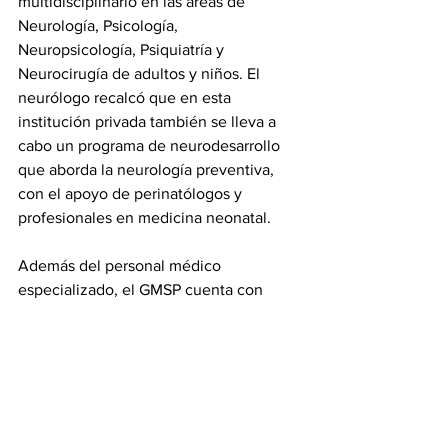
multidisciplinario en las áreas de 
Neurología, Psicología, 
Neuropsicología, Psiquiatría y 
Neurocirugía de adultos y niños. El 
neurólogo recalcó que en esta 
institución privada también se lleva a 
cabo un programa de neurodesarrollo 
que aborda la neurología preventiva, 
con el apoyo de perinatólogos y 
profesionales en medicina neonatal.
Además del personal médico 
especializado, el GMSP cuenta con 
modernas instalaciones y equipos de 
última tecnología en las 
Unidades de 
Laboratorio e Imagenología
, así como 
también en el área de Maternidad y 
Perinatología para atender cualquier 
patología, incluyendo lo relativo al 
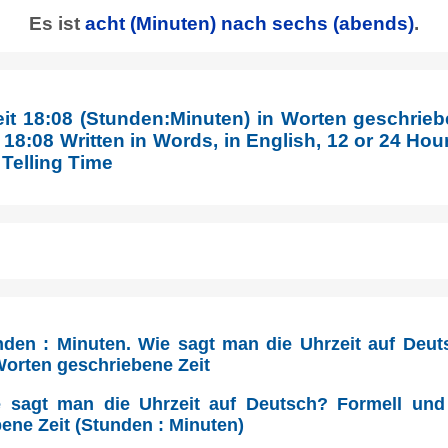
Es ist
acht (Minuten) nach sechs
(abends)
.
eit 18:08 (Stunden:Minuten) in Worten geschrieb
18:08 Written in Words, in English, 12 or 24 Hours
 Telling Time
nden : Minuten. Wie sagt man die Uhrzeit auf Deu
 Worten geschriebene Zeit
 sagt man die Uhrzeit auf Deutsch? Formell und 
ene Zeit (Stunden : Minuten)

» Assigned task
Tell how many lines of the data above hold the string "Minuten". Give only the number.

» Expected answer
4